* **About this task**:
Pictures left aside, return the lines below exactly, from the one with "Noticias de hoy" to the end, including both ends.

** Supplied data follows **

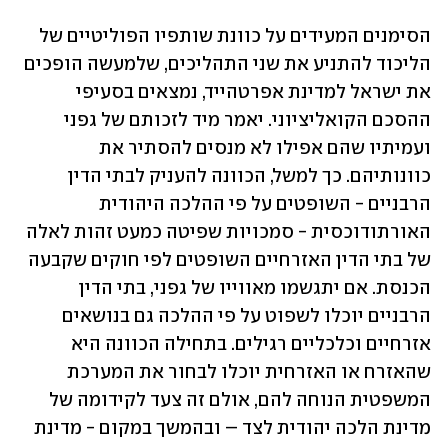
הסימנים המעידים על כוונת שותפיו הפוליטיים של 
הליכוד להתניע את שני התהליכים, שלמעשה הופכים 
את ישראל למדינת אפרטהייד, נמצאים בסעיפי 
ההסכם הקואליציוני. יאמר מיד לזכותם של גפני 
ועמיתיו שהם אפילו לא מנסים להסתיר את 
כוונותיהם. כך למשל, הכוונה להעניק לבתי הדין 
הרבניים - השופטים על פי ההלכה היהודית 
האורתודוכסית - סמכויות שפיטה כמעט זהות לאלה 
של בתי הדין האזרחיים השופטים לפי חוקים שקבעה 
הכנסת. אם יתגשמו מאווייו של גפני, בתי הדין 
הרבניים יוכלו לשפוט על פי ההלכה גם בנושאים 
אזרחיים וכלכליים רגילים. בתחילה הכוונה היא 
שהאזרח או האזרחית יוכלו לבחור את המערכת 
המשפטית הנוחה להם, אולם זה צעד לקידומה של 
מדינת הלכה יהודית לצד – ובהמשך במקום - מדינת 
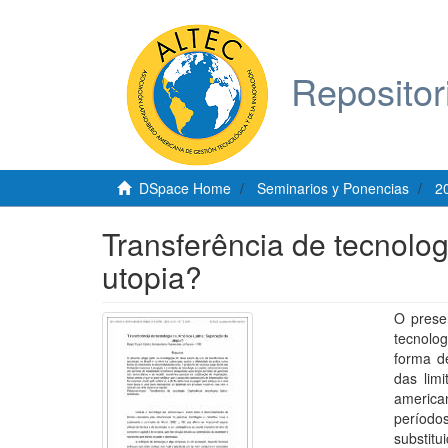
Repositor
DSpace Home
Seminarios y Ponencias
2
Transferência de tecnolo
utopia?
O presen
tecnolog
forma d
das lim
america
períod
substitu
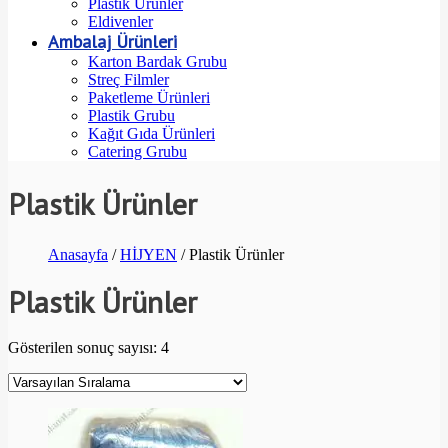
Plastik Ürünler
Eldivenler
Ambalaj Ürünleri
Karton Bardak Grubu
Streç Filmler
Paketleme Ürünleri
Plastik Grubu
Kağıt Gıda Ürünleri
Catering Grubu
Plastik Ürünler
Anasayfa
/
HİJYEN
/ Plastik Ürünler
Plastik Ürünler
Gösterilen sonuç sayısı: 4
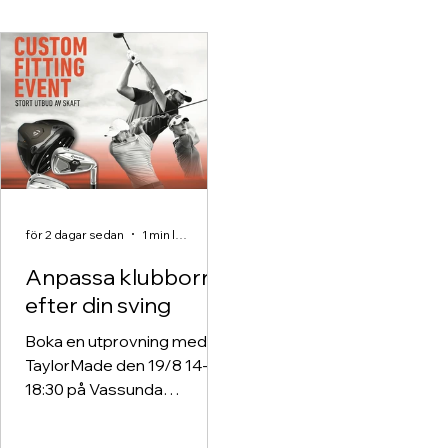
för 2 dagar sedan
1 min läsning
Anpassa klubborna
efter din sving
Boka en utprovning med
TaylorMade den 19/8 14-
18:30 på Vassunda
Golfklubb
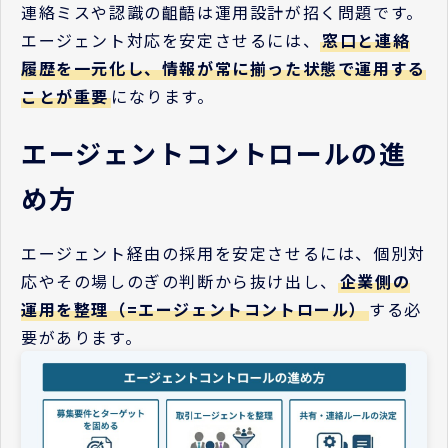
連絡ミスや認識の齟齬は運用設計が招く問題です。
エージェント対応を安定させるには、
窓口と連絡
履歴を一元化し、情報が常に揃った状態で運用する
ことが重要
になります。
エージェントコントロールの進
め方
エージェント経由の採用を安定させるには、個別対
応やその場しのぎの判断から抜け出し、
企業側の
運用を整理（=エージェントコントロール）
する必
要があります。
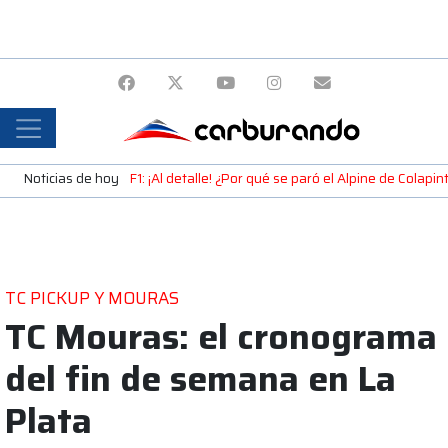
Noticias de hoy
F1: ¡Al detalle! ¿Por qué se paró el Alpine de Colap
TC PICKUP Y MOURAS
TC Mouras: el cronograma
del fin de semana en La
Plata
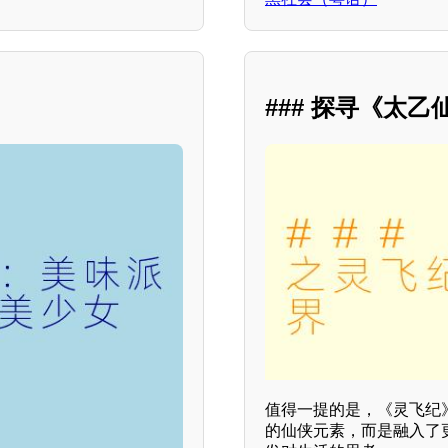
### 探寻《太
值得一提的是，《灵飞纪
的仙侠元素，而是融入了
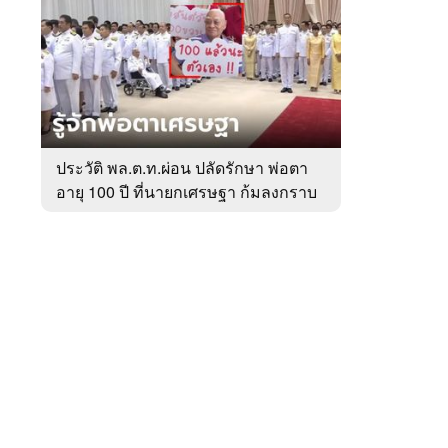
สัปดาห์
ของ
หมวด
การเมือง
 WeTV
ประวัติ พล.ต.ท.ผ่อน ปลัดรักษา พ่อตา
อายุ 100 ปี ที่นายกเศรษฐา ก้มลงกราบ
ติดต่อโฆษณา
ที่ตัก
tencentthbd
sales@tencent.co.th
รา
ร้องเรียนเนื้อหาไม่เหมาะสม
แนะนำติชม แจ้งปัญหาการใช้งาน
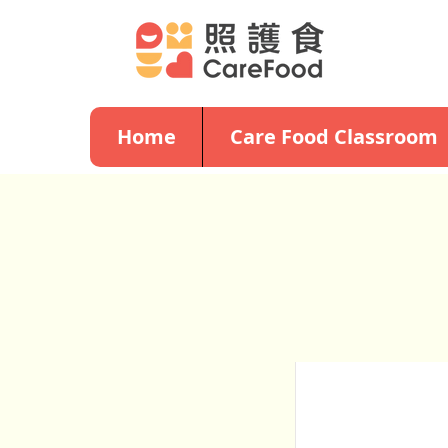
Home
Care Food Classroom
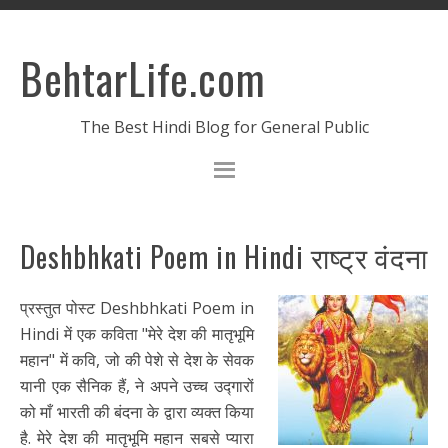
BehtarLife.com
The Best Hindi Blog for General Public
Deshbhkati Poem in Hindi राष्ट्र वंदना
प्रस्तुत पोस्ट Deshbhkati Poem in
Hindi में एक कविता "मेरे देश की मातृभूमि
महान" में कवि, जो की पेशे से देश के सेवक
यानी एक सैनिक हैं, ने अपने उच्च उद्गारों
को माँ भारती की बंदना के द्वारा व्यक्त किया
है. मेरे देश की मातृभूमि महान सबसे प्यारा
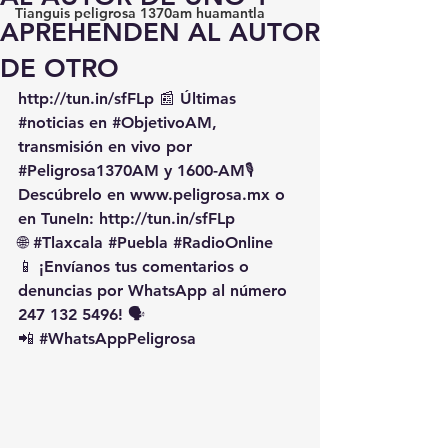
Tianguis peligrosa 1370am huamantla
APREHENDEN AL AUTOR
DE OTRO
http://tun.in/sfFLp
 📰 Últimas 
#noticias
 en 
#ObjetivoAM
, 
transmisión en vivo por 
#Peligrosa1370AM
 y 1600-AM🎙️ 
Descúbrelo en 
www.peligrosa.mx
 o 
en TuneIn: 
http://tun.in/sfFLp
🌐 
#Tlaxcala
#Puebla
#RadioOnline
📱 ¡Envíanos tus comentarios o 
denuncias por WhatsApp al número 
247 132 5496! 🗣️
📲 
#WhatsAppPeligrosa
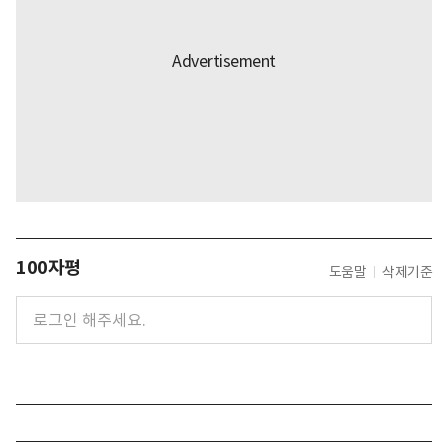
100자평
도움말
삭제기준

** End of Supplied data **

* **Result for this exercise**:
Noticias de hoy
F1: ¡Al detalle! ¿Por qué se paró el Alpine de Colap
TC PICKUP Y MOURAS
TC Mouras: el cronograma
del fin de semana en La
Plata
### 探寻《太
值得一提的是，《灵飞纪
的仙侠元素，而是融入了
สัปดาห์
ของ
หมวด
การเมือง
 WeTV
ประวัติ พล.ต.ท.ผ่อน ปลัดรักษา พ่อตา
อายุ 100 ปี ที่นายกเศรษฐา ก้มลงกราบ
ติดต่อโฆษณา
ที่ตัก
tencentthbd
sales@tencent.co.th
รา
ร้องเรียนเนื้อหาไม่เหมาะสม
แนะนำติชม แจ้งปัญหาการใช้งาน
Home
Care Food Classroom
BehtarLife.com
The Best Hindi Blog for General Public
Deshbhkati Poem in Hindi राष्ट्र वंदना
प्रस्तुत पोस्ट Deshbhkati Poem in
Hindi में एक कविता "मेरे देश की मातृभूमि
महान" में कवि, जो की पेशे से देश के सेवक
यानी एक सैनिक हैं, ने अपने उच्च उद्गारों
को माँ भारती की बंदना के द्वारा व्यक्त किया
है. मेरे देश की मातृभूमि महान सबसे प्यारा
Tianguis peligrosa 1370am huamantla
APREHENDEN AL AUTOR
DE OTRO
http://tun.in/sfFLp
 📰 Últimas 
#noticias
 en 
#ObjetivoAM
, 
transmisión en vivo por 
#Peligrosa1370AM
 y 1600-AM🎙️ 
Descúbrelo en 
www.peligrosa.mx
 o 
en TuneIn: 
http://tun.in/sfFLp
🌐 
#Tlaxcala
#Puebla
#RadioOnline
📱 ¡Envíanos tus comentarios o 
denuncias por WhatsApp al número 
247 132 5496! 🗣️
📲 
#WhatsAppPeligrosa
100자평
도움말
삭제기준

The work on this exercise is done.